Cumhurbaşkanlığı Sözcüsü İbrahim Kalın, iç ve dış gelişmelerin ardı ardına yaşandığı yoğun bir yılı geride bıraktıklarını ifade etti. Kalın, “Genel olarak bakıldığında bölgemizdeki terör tehdidinin devam ettiğini, özellikle Suriye sahasında karşımıza çıkan çeşitli sınamalar noktasında attığımız adımların netice vermeye başladığını da bu vesileyle ifade etmek isterim. Bütün bu meydan okumalara karşı kararlı bir şekilde devlet-millet bütünlüğü içerisinde çalışmalarımızı da yoğun bir şekilde devam ettireceğiz” dedi.
Hem Fırat’ın doğusunda hem de İdlib’de yaşanan gelişmeleri değerlendiren Kalın şunları söyledi:
“Öncelikle İdlib’deki durum kritik bir şekilde devam ediyor. Burada bildiğiniz gibi geçen yıl 4 ülke ile varılan bir mutabakat vardı. Sayın Cumhurbaşkanımızın başkanlığında İstanbul’da yapılan bir toplantıda Türkiye-Almanya-Fransa ve Rusya Federasyonu olarak bir İdlib Mutabakatı Anlaşması yapılmıştı. Uzun müzakereler sonucunda bu anlaşmaya Rusya tarafı da onay vermişti ve bu geçtiğimiz yıl içerisinde büyük oranda uygulandı. Ara ara rejimin ihlalleri ile bu konu tekrar gündeme geldi, en son geçtiğimiz ağustos ayında bir ateşkes daha yapıldı ve bu ateşkes çerçevesinde de İdlib’deki durumun nispeten daha sakin korunması için adımlar atılmaya devam edildi.”

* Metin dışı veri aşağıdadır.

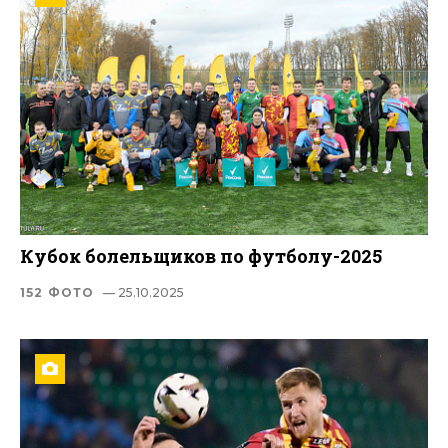
Кубок болельщиков по футболу-2025
152 ФОТО
— 25.10.2025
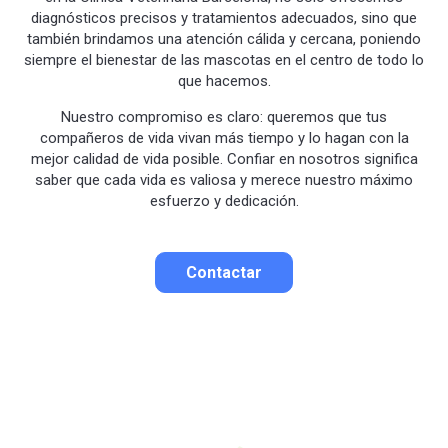
diagnósticos precisos y tratamientos adecuados, sino que
también brindamos una atención cálida y cercana, poniendo
siempre el bienestar de las mascotas en el centro de todo lo
que hacemos.
Nuestro compromiso es claro: queremos que tus
compañeros de vida vivan más tiempo y lo hagan con la
mejor calidad de vida posible. Confiar en nosotros significa
saber que cada vida es valiosa y merece nuestro máximo
esfuerzo y dedicación.
Contactar
Contactar por correo
Llamar por teléfono
Contactar por
Whatsapp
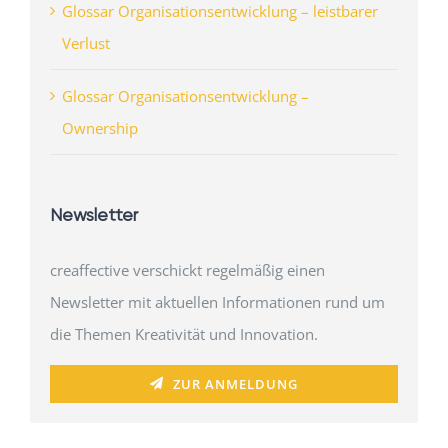
Glossar Organisationsentwicklung – leistbarer
Verlust
Glossar Organisationsentwicklung –
Ownership
Newsletter
creaffective verschickt regelmäßig einen
Newsletter mit aktuellen Informationen rund um
die Themen Kreativität und Innovation.
ZUR ANMELDUNG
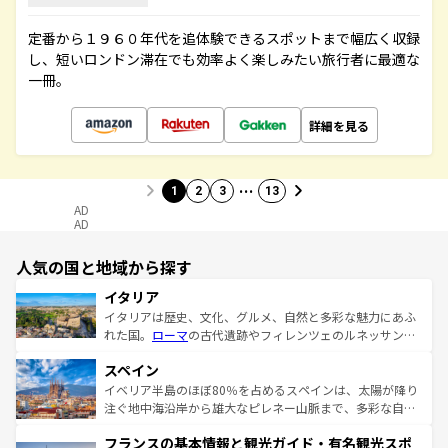
定番から１９６０年代を追体験できるスポットまで幅広く収録
し、短いロンドン滞在でも効率よく楽しみたい旅行者に最適な
一冊。
詳細を見る
…
1
2
3
13
AD
AD
人気の国と地域から探す
イタリア
イタリアは歴史、文化、グルメ、自然と多彩な魅力にあふ
れた国。
ローマ
の古代遺跡やフィレンツェのルネッサンス
美術、ヴェネツィアの運河など、歴史あるスポットはもち
スペイン
ろん、トスカーナの美しい田園風景やアマルフィ海岸の絶
景など、自然景観も見逃せない。観光の合間には、本場の
イベリア半島のほぼ80％を占めるスペインは、太陽が降り
ピザやパスタなど、絶品のイタリア料理を堪能することも
注ぐ地中海沿岸から雄大なピレネー山脈まで、多彩な自然
できる。朝目覚めてから夜眠るまで、すべての瞬間を楽し
と文化が詰まったヨーロッパ屈指の旅行先だ。多様な地域
フランスの基本情報と観光ガイド・有名観光スポ
ませてくれるイタリアで、忘れられない旅をしてみよう！
文化が根付くこの国では、情熱的なフラメンコ、熱気あふ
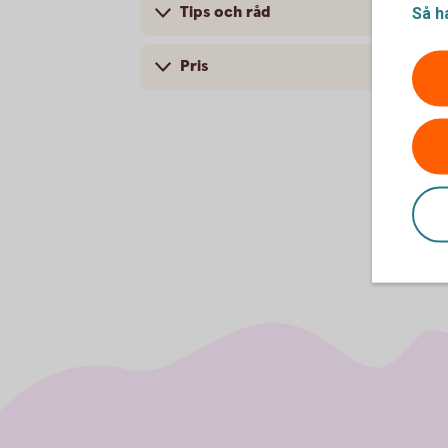
Tips och råd
Så h
Pris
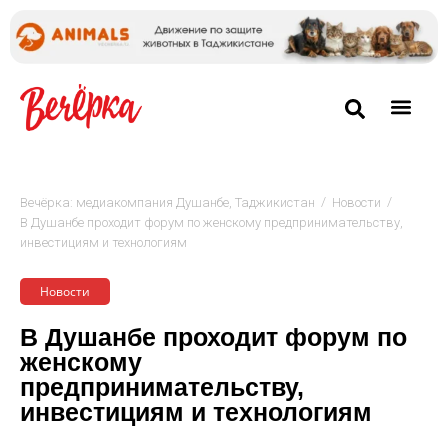
/
/
Вечёрка: медиакомпания Душанбе, Таджикистан
Новости
В Душанбе проходит форум по женскому предпринимательству,
инвестициям и технологиям
Новости
В Душанбе проходит форум по
женскому
предпринимательству,
инвестициям и технологиям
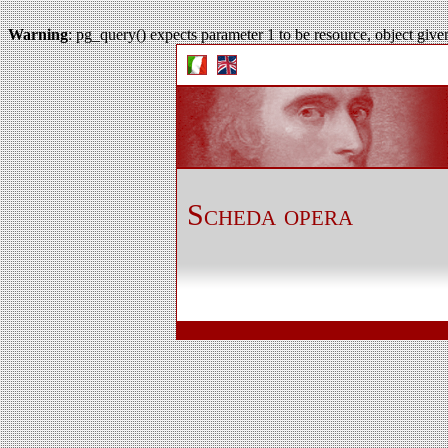
Warning
: pg_query() expects parameter 1 to be resource, object give
Scheda opera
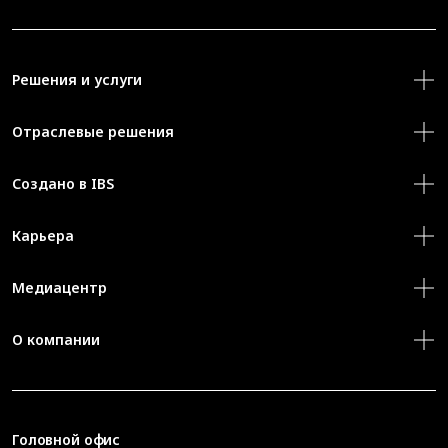
Решения и услуги
Отраслевые решения
Создано в IBS
Карьера
Медиацентр
О компании
Головной офис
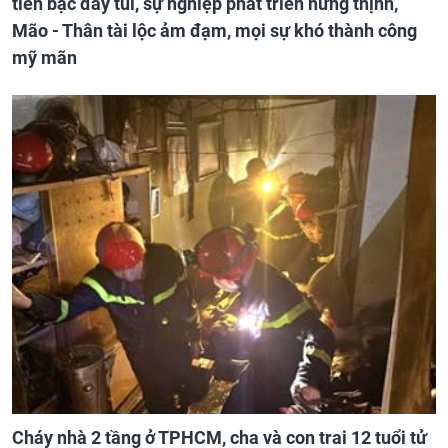
tiền bạc đầy túi, sự nghiệp phát triển hưng thịnh,
Mão - Thân tài lộc ảm đạm, mọi sự khó thành công
mỹ mãn
Cháy nhà 2 tầng ở TPHCM, cha và con trai 12 tuổi tử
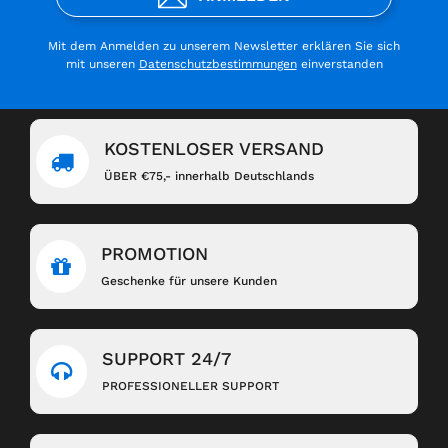
Mit dem Anmelden zu unserem Newsletter erklären Sie sich
mit unseren
Datenschutzbestimmungen
einverstanden
KOSTENLOSER VERSAND
ÜBER €75,- innerhalb Deutschlands
PROMOTION
Geschenke für unsere Kunden
SUPPORT 24/7
PROFESSIONELLER SUPPORT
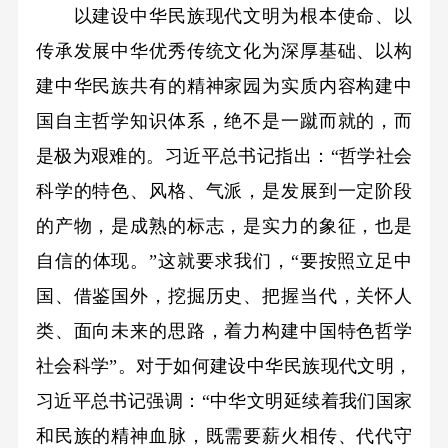
以建设中华民族现代文明为根本使命、以
传承发展中华优秀传统文化为深厚基础、以构
建中华民族共有的精神家园为实质内容构建中
国自主哲学知识体系，绝不是一蹴而就的，而
是极为艰难的。习近平总书记指出：“哲学社会
科学的特色、风格、气派，是发展到一定阶段
的产物，是成熟的标志，是实力的象征，也是
自信的体现。”这就要求我们，“要按照立足中
国、借鉴国外，挖掘历史、把握当代，关怀人
类、面向未来的思路，着力构建中国特色哲学
社会科学”。对于如何建设中华民族现代文明，
习近平总书记强调：“中华文明延续着我们国家
和民族的精神血脉，既需要薪火相传、代代守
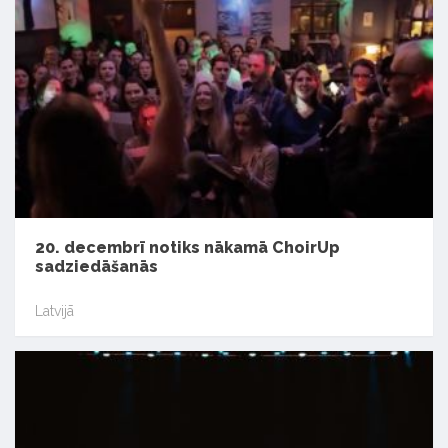
20. decembrī notiks nākamā ChoirUp
sadziedāšanās
Latvijā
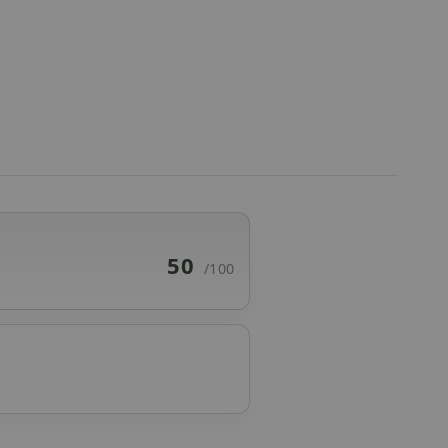
50
/100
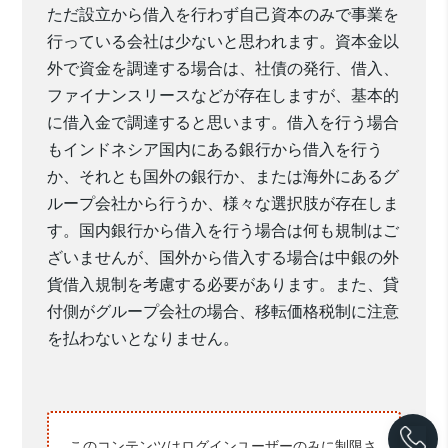
ただ設立から借入を行わず自己資本のみで事業を
行っている会社は少ないと思われます
。
資本金以
外で資金を調達する場合は、社債の発行、借入、
ファイナンスリースなどが存在しますが、基本的
に借入金で調達すると思います。借入を行う場合
もインドネシア国内にある銀行から借入を行う
か、それとも国外の銀行か、または海外にあるグ
ループ会社から行うか、様々な選択肢が存在しま
す。国内銀行から借入を行う場合は何も規制はご
ざいませんが、国外から借入する場合は中銀の外
貨借入規制を考慮する必要があります。また、貸
付側がグループ会社の場合、移転価格税制に注意
を払わないとなりません。
このコンテンツはログインユーザーのみに制限さ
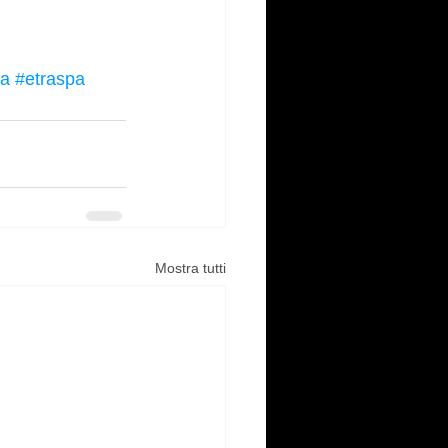
la
#etraspa
Mostra tutti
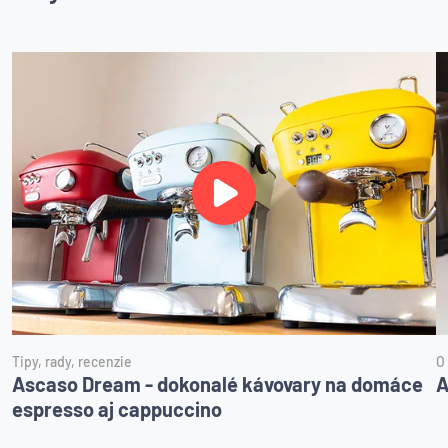
Tipy, rady, recenzie
O
Ascaso Dream - dokonalé kávovary na domáce
A
espresso aj cappuccino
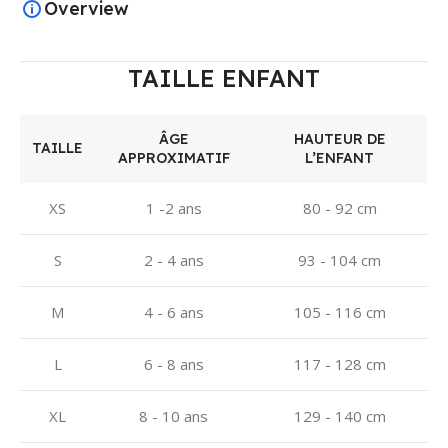
Overview
TAILLE ENFANT
ÂGE
HAUTEUR DE
TAILLE
APPROXIMATIF
L’ENFANT
XS
1 -2 ans
80 - 92 cm
S
2 - 4 ans
93 - 104 cm
M
4 - 6 ans
105 - 116 cm
L
6 - 8 ans
117 - 128 cm
XL
8 - 10 ans
129 - 140 cm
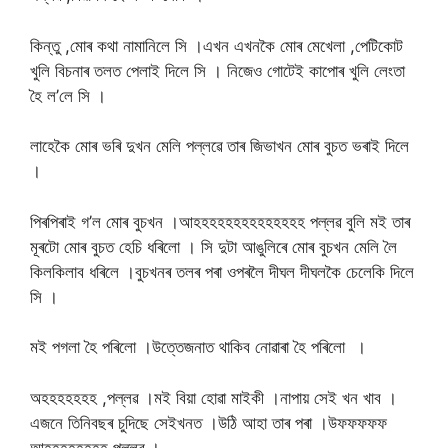
কিন্তু ,মোৰ কথা নামানিলে সি ।এখন এখনকৈ মোৰ মেখেলা ,পেটিকোট
খুলি বিচনাৰ তলত পেলাই দিলে সি । নিজেও গোটেই কাপোৰ খুলি লেংতা
হৈ ল’লে সি ।
লাহেকৈ মোৰ ভৰি দুখন মেলি পল্লৱে তাৰ জিভাখন মোৰ বুচত ভৰাই দিলে
।
পিৰপিৰাই গ’ল মোৰ বুচখন ।আহহহহহহহহহহহহহহ পল্লৱ বুলি মই তাৰ
মূৰটো মোৰ বুচত হেচি ধৰিলো । সি দুটা আঙুলিৰে মোৰ বুচখন মেলি লৈ
কিলকিলাব ধৰিলে ।বুচখনৰ তলৰ পৰা ওপৰলৈ দীঘল দীঘলকৈ চেলেকি দিলে
সি ।
মই পগলা হৈ পৰিলো ।উত্তেজনাত থাকিব নোৱাৰা হৈ পৰিলো ।
অহহহহহহহ ,পল্লৱ ।মই বিয়া হোৱা মাইকী ।নাপায় সেই খন খাব ।
এজনে তিনিবছৰ চুদিছে সেইখনত ।উঠি আহা তাৰ পৰা ।উফফফফফ
আহহহহহহহহ পল্লৱ ।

Kalın, Doğu Akdeniz’de Mısır, İsrail, Güney Kıbrıs ve Yunanistan gibi başka ülkelerin dörtlü bir araya gelip Türkiye’yi tamamen dışarıda bırakarak, kendi aralarında birtakım toplantılar, anlaşmalar yaptıklarında, projeler geliştirdiklerinde bunlara kimsenin tepki vermediğini anlattı.
“East-Med” diye Türkiye’yi bypass eden bir boru hattından bahsedildiğine değinen Kalın, “Ekonomik, finansal olarak son derece irrasyonel, pahalı, uygulaması neredeyse imkansız olan bir projeyi sadece Türkiye’yi dışarıda bırakmak için bir müddettir değerlendiriyorlar ama bunun ekonomik olarak fizibıl olmadığını gördükleri için de bir türlü adım da atamıyorlar. Bütün bu süreç yaklaşık bir yıldır devam ediyor.” dedi.
“Türkiye’nin yaptığı anlaşmanın meşruiyetini sorgulamak da kimsenin haddine değil”
Kalın, bunlar yaşanırken, Türkiye’nin Libya ile anlaşma yaptığı anda “Türkiye’nin uluslararası hukuka aykırı hareket ettiği”ne dair birtakım iddiaların dile getirildiğine işaret ederek, sözlerini şöyle sürdürdü:
“Doğu Akdeniz’de Türkiye’yi hesaba katmayan hiçbir planın hayata geçmesi mümkün değildir. Aslında bu bizim Libya’yla geçtiğimiz 10 yılda yaptığımız birçok anlaşmanın mütemmim cüzlerinden birisidir. Devlette süreklilik esastır. Kaddafi döneminde de yapılmış anlaşmalar vardı. Şimdi bu hükümetle de yapılan iki anlaşma var. Bu hükümetin başka ülkelerle yaptığı, İtalya, Fransa ile yaptığı başka anlaşmalar da var. Kimse onların meşruiyetini sorgulamazken, Türkiye’nin yaptığı anlaşmanın meşruiyetini sorgulamak da kimsenin haddine değil. Ama genel bir prensip olarak Doğu Akdeniz’de Türkiye’yi dışarıda bırakarak orada bir barış, huzur ve istikrar ortamının tesis edilemeyeceğini de herkesin bilmesi gerekiyor.”